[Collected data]
------------------------------------------------------------------------

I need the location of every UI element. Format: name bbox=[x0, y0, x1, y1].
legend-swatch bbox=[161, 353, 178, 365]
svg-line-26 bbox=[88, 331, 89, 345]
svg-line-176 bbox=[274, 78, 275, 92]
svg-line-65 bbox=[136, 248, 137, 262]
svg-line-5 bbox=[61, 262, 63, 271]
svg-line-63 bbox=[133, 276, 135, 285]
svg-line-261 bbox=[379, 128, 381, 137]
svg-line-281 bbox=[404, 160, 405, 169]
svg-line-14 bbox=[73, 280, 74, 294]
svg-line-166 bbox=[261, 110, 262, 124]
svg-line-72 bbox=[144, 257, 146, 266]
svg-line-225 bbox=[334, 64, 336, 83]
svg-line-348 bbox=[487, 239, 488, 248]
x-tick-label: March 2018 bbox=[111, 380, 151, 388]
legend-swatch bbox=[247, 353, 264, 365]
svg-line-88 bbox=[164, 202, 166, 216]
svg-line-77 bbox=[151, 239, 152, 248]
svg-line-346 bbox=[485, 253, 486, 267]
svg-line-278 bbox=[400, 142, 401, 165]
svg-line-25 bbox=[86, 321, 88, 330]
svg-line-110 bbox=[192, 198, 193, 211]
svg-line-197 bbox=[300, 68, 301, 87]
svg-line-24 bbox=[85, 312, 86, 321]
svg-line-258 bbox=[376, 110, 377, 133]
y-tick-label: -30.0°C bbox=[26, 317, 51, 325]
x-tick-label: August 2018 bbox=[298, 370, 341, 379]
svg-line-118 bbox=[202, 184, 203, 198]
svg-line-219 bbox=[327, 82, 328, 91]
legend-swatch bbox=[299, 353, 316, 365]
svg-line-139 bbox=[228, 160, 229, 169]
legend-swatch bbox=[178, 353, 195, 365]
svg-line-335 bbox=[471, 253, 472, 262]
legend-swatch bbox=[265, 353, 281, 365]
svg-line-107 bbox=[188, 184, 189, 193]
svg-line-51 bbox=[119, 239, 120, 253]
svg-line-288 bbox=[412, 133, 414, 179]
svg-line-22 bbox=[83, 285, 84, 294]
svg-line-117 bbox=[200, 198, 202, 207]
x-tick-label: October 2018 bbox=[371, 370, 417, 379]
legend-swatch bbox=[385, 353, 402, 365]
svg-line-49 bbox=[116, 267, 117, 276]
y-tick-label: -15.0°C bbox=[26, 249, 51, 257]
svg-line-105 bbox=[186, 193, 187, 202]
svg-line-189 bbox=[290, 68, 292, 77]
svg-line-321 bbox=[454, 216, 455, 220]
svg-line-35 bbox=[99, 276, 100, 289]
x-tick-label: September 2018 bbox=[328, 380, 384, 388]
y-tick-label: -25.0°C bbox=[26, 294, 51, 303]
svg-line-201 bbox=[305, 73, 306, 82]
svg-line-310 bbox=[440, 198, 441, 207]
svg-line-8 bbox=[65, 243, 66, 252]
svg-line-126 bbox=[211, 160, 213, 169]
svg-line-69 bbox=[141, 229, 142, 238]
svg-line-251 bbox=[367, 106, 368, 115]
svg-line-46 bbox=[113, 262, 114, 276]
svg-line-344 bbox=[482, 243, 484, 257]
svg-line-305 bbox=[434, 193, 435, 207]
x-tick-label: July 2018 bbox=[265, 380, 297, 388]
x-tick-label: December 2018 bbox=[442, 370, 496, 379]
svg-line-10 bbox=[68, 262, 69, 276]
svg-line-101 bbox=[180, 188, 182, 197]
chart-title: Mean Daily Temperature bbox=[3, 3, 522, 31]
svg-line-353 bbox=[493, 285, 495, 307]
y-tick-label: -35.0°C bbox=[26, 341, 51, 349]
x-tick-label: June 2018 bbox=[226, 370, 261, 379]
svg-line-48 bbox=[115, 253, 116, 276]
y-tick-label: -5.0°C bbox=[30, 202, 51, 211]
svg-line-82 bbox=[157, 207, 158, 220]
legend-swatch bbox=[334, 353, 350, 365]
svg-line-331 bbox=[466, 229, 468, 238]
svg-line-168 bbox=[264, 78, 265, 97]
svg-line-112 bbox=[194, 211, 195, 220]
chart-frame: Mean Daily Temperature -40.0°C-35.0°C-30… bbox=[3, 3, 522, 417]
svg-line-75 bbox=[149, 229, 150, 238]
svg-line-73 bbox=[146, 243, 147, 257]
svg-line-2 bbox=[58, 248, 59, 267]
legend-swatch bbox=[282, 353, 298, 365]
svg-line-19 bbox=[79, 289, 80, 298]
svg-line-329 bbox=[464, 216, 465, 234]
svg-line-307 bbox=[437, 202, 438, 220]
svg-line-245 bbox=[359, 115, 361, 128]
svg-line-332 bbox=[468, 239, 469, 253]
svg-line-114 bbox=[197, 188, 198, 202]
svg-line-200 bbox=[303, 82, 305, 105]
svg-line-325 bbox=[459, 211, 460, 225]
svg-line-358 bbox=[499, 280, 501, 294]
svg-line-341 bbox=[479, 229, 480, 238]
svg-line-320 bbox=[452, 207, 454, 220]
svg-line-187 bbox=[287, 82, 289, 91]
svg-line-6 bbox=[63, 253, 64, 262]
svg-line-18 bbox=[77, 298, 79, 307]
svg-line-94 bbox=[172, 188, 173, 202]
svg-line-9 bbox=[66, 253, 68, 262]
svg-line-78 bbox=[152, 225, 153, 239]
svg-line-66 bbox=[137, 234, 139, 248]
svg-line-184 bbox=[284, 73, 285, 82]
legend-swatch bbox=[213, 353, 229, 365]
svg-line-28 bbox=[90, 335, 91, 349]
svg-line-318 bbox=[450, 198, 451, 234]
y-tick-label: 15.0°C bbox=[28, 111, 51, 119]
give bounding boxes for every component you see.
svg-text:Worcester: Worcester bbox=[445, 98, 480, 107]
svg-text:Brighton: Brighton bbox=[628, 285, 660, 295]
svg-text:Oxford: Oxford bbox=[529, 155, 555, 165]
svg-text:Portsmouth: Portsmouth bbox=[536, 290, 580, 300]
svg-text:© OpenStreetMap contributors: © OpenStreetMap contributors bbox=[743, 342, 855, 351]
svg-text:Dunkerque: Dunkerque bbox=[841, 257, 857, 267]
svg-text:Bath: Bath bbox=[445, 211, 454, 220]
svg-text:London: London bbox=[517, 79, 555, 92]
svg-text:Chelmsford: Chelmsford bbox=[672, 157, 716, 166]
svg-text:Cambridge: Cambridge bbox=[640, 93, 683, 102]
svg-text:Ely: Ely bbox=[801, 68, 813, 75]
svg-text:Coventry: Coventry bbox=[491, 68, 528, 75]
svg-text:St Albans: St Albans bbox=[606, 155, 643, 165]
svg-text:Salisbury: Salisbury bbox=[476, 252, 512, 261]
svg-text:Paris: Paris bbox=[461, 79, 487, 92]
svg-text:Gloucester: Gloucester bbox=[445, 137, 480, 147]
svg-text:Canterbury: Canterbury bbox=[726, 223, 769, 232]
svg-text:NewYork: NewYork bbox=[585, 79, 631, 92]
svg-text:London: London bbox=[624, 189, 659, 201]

------------------------------------------------------------------------

Set down all the entries again, word for word.

**EXERCISE SOLUTION**
I need the location of every UI element. Format: name bbox=[x0, y0, x1, y1].
legend-swatch bbox=[161, 353, 178, 365]
svg-line-26 bbox=[88, 331, 89, 345]
svg-line-176 bbox=[274, 78, 275, 92]
svg-line-65 bbox=[136, 248, 137, 262]
svg-line-5 bbox=[61, 262, 63, 271]
svg-line-63 bbox=[133, 276, 135, 285]
svg-line-261 bbox=[379, 128, 381, 137]
svg-line-281 bbox=[404, 160, 405, 169]
svg-line-14 bbox=[73, 280, 74, 294]
svg-line-166 bbox=[261, 110, 262, 124]
svg-line-72 bbox=[144, 257, 146, 266]
svg-line-225 bbox=[334, 64, 336, 83]
svg-line-348 bbox=[487, 239, 488, 248]
x-tick-label: March 2018 bbox=[111, 380, 151, 388]
legend-swatch bbox=[247, 353, 264, 365]
svg-line-88 bbox=[164, 202, 166, 216]
svg-line-77 bbox=[151, 239, 152, 248]
svg-line-346 bbox=[485, 253, 486, 267]
svg-line-278 bbox=[400, 142, 401, 165]
svg-line-25 bbox=[86, 321, 88, 330]
svg-line-110 bbox=[192, 198, 193, 211]
svg-line-197 bbox=[300, 68, 301, 87]
svg-line-24 bbox=[85, 312, 86, 321]
svg-line-258 bbox=[376, 110, 377, 133]
y-tick-label: -30.0°C bbox=[26, 317, 51, 325]
x-tick-label: August 2018 bbox=[298, 370, 341, 379]
svg-line-118 bbox=[202, 184, 203, 198]
svg-line-219 bbox=[327, 82, 328, 91]
legend-swatch bbox=[299, 353, 316, 365]
svg-line-139 bbox=[228, 160, 229, 169]
legend-swatch bbox=[178, 353, 195, 365]
svg-line-335 bbox=[471, 253, 472, 262]
legend-swatch bbox=[265, 353, 281, 365]
svg-line-107 bbox=[188, 184, 189, 193]
svg-line-51 bbox=[119, 239, 120, 253]
svg-line-288 bbox=[412, 133, 414, 179]
svg-line-22 bbox=[83, 285, 84, 294]
svg-line-117 bbox=[200, 198, 202, 207]
x-tick-label: October 2018 bbox=[371, 370, 417, 379]
legend-swatch bbox=[385, 353, 402, 365]
svg-line-49 bbox=[116, 267, 117, 276]
y-tick-label: -15.0°C bbox=[26, 249, 51, 257]
svg-line-105 bbox=[186, 193, 187, 202]
svg-line-189 bbox=[290, 68, 292, 77]
svg-line-321 bbox=[454, 216, 455, 220]
svg-line-35 bbox=[99, 276, 100, 289]
x-tick-label: September 2018 bbox=[328, 380, 384, 388]
y-tick-label: -25.0°C bbox=[26, 294, 51, 303]
svg-line-201 bbox=[305, 73, 306, 82]
svg-line-310 bbox=[440, 198, 441, 207]
svg-line-8 bbox=[65, 243, 66, 252]
svg-line-126 bbox=[211, 160, 213, 169]
svg-line-69 bbox=[141, 229, 142, 238]
svg-line-251 bbox=[367, 106, 368, 115]
svg-line-46 bbox=[113, 262, 114, 276]
svg-line-344 bbox=[482, 243, 484, 257]
svg-line-305 bbox=[434, 193, 435, 207]
x-tick-label: July 2018 bbox=[265, 380, 297, 388]
x-tick-label: December 2018 bbox=[442, 370, 496, 379]
svg-line-10 bbox=[68, 262, 69, 276]
svg-line-101 bbox=[180, 188, 182, 197]
chart-title: Mean Daily Temperature bbox=[3, 3, 522, 31]
svg-line-353 bbox=[493, 285, 495, 307]
y-tick-label: -35.0°C bbox=[26, 341, 51, 349]
x-tick-label: June 2018 bbox=[226, 370, 261, 379]
svg-line-48 bbox=[115, 253, 116, 276]
y-tick-label: -5.0°C bbox=[30, 202, 51, 211]
svg-line-82 bbox=[157, 207, 158, 220]
legend-swatch bbox=[334, 353, 350, 365]
svg-line-331 bbox=[466, 229, 468, 238]
svg-line-168 bbox=[264, 78, 265, 97]
svg-line-112 bbox=[194, 211, 195, 220]
chart-frame: Mean Daily Temperature -40.0°C-35.0°C-30… bbox=[3, 3, 522, 417]
svg-line-75 bbox=[149, 229, 150, 238]
svg-line-73 bbox=[146, 243, 147, 257]
svg-line-2 bbox=[58, 248, 59, 267]
legend-swatch bbox=[282, 353, 298, 365]
svg-line-19 bbox=[79, 289, 80, 298]
svg-line-329 bbox=[464, 216, 465, 234]
svg-line-307 bbox=[437, 202, 438, 220]
svg-line-245 bbox=[359, 115, 361, 128]
svg-line-332 bbox=[468, 239, 469, 253]
svg-line-114 bbox=[197, 188, 198, 202]
svg-line-200 bbox=[303, 82, 305, 105]
svg-line-325 bbox=[459, 211, 460, 225]
svg-line-358 bbox=[499, 280, 501, 294]
svg-line-341 bbox=[479, 229, 480, 238]
svg-line-320 bbox=[452, 207, 454, 220]
svg-line-187 bbox=[287, 82, 289, 91]
svg-line-6 bbox=[63, 253, 64, 262]
svg-line-18 bbox=[77, 298, 79, 307]
svg-line-94 bbox=[172, 188, 173, 202]
svg-line-9 bbox=[66, 253, 68, 262]
svg-line-78 bbox=[152, 225, 153, 239]
svg-line-66 bbox=[137, 234, 139, 248]
svg-line-184 bbox=[284, 73, 285, 82]
legend-swatch bbox=[213, 353, 229, 365]
svg-line-28 bbox=[90, 335, 91, 349]
svg-line-318 bbox=[450, 198, 451, 234]
y-tick-label: 15.0°C bbox=[28, 111, 51, 119]
give bounding boxes for every component you see.
svg-text:Worcester: Worcester bbox=[445, 98, 480, 107]
svg-text:Brighton: Brighton bbox=[628, 285, 660, 295]
svg-text:Oxford: Oxford bbox=[529, 155, 555, 165]
svg-text:Portsmouth: Portsmouth bbox=[536, 290, 580, 300]
svg-text:© OpenStreetMap contributors: © OpenStreetMap contributors bbox=[743, 342, 855, 351]
svg-text:Dunkerque: Dunkerque bbox=[841, 257, 857, 267]
svg-text:Bath: Bath bbox=[445, 211, 454, 220]
svg-text:London: London bbox=[517, 79, 555, 92]
svg-text:Chelmsford: Chelmsford bbox=[672, 157, 716, 166]
svg-text:Cambridge: Cambridge bbox=[640, 93, 683, 102]
svg-text:Ely: Ely bbox=[801, 68, 813, 75]
svg-text:Coventry: Coventry bbox=[491, 68, 528, 75]
svg-text:St Albans: St Albans bbox=[606, 155, 643, 165]
svg-text:Salisbury: Salisbury bbox=[476, 252, 512, 261]
svg-text:Paris: Paris bbox=[461, 79, 487, 92]
svg-text:Gloucester: Gloucester bbox=[445, 137, 480, 147]
svg-text:Canterbury: Canterbury bbox=[726, 223, 769, 232]
svg-text:NewYork: NewYork bbox=[585, 79, 631, 92]
svg-text:London: London bbox=[624, 189, 659, 201]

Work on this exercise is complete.